BOOKS @ VOLUME (#16), 25.3.17





This week's Book of the Week is Sarah Bakewell's At the Existentialist Café: Freedom, Being and apricot cocktails, a chatty guide to mid-twentieth century Continental philosophy and the intellectuals who ignited social revolution from their café tables.

>> Read Thomas's review

>> An excellent series of enjoyable videos about existentialist and related philosophers

>> A guide to Simone de Beauvoir.

>> A guide to Jean-Paul Sartre

>> A crash course in existentialism

>> Sartre and Beauvoir "screener".

>> Beauvoir interview

>> Still being judged on her looks.

>> Camus vs. Sartre.

>> Jean-Paul's flower truck

>> Existentialist apricot cocktail recipes.  

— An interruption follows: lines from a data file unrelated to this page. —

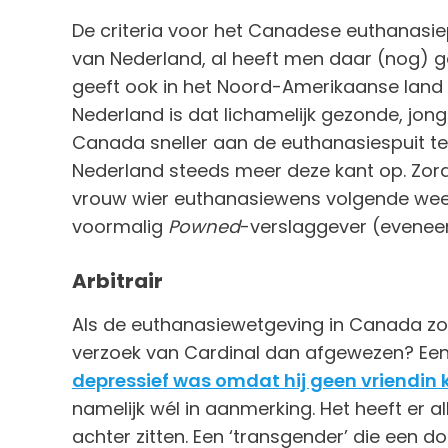
De criteria voor het Canadese euthanasie
van Nederland, al heeft men daar (nog) 
geeft ook in het Noord-Amerikaanse land 
Nederland is dat lichamelijk gezonde, jo
Canada sneller aan de euthanasiespuit ten
Nederland steeds meer deze kant op. Zora
vrouw wier euthanasiewens volgende week 
voormalig
Powned­
-verslaggever (eveneen
Arbitrair
Als de euthanasiewetgeving in Canada zo
verzoek van Cardinal dan afgewezen? Ee
depressief was omdat hij geen vriendin k
namelijk wél in aanmerking. Het heeft er a
achter zitten. Een ‘transgender’ die een d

>> The phenomenology of the cocktail

>> Are you experienced?








The Nelson City Council's Works & Infrastructure Committee will be considering a plan to upgrade Church Street to make it more pedestrian-friendly. Have a look at the concept plan and consider making a submission before the meeting on Thursday 30th March. If you'd like to speak at the meeting let them know.
 









The Nakano Thrift Shop by Hiromi Kawakami  {Reviewed by STELLA}
A few years ago, I read Strange Weather in Tokyo by Hiromi Kawakami. Like the amazing Japanese food described throughout that book, the love story that between Tsukiko and her former teacher is careful, precise and beautiful. Kawakami's most recent novel is The Nakano Thrift Shop. Here the setting is a second-hand shop, one filled with curios, odds and ends, and the occasional antique. Hitomi, a slightly awkward young woman, works as a cashier at the shop. She is fascinated by Takeo, her fellow employee, who drives and collects for Mr Nakano, the shop owner. Mr Nakano is an eccentric character with his past three wives, a mistress, and his joy in getting the best deal when he’s bartering for goods. The other player in this quartet is Nakano’s sister, Mayaso, an unconventional artist, who plays ‘advisor’ to the naïve cashier. Hitomi is obsessed with developing a relationship with Takeo, who initially isn’t interested in anything beyond companionship. While the characters are slightly quirky, this is a novel about the ordinary texture of love and the relationships people form. Kawakami’s gift comes in her ability to slow you down as a reader, to observe and appreciate the obvious, surprising you with subtle nuances that are almost unseen.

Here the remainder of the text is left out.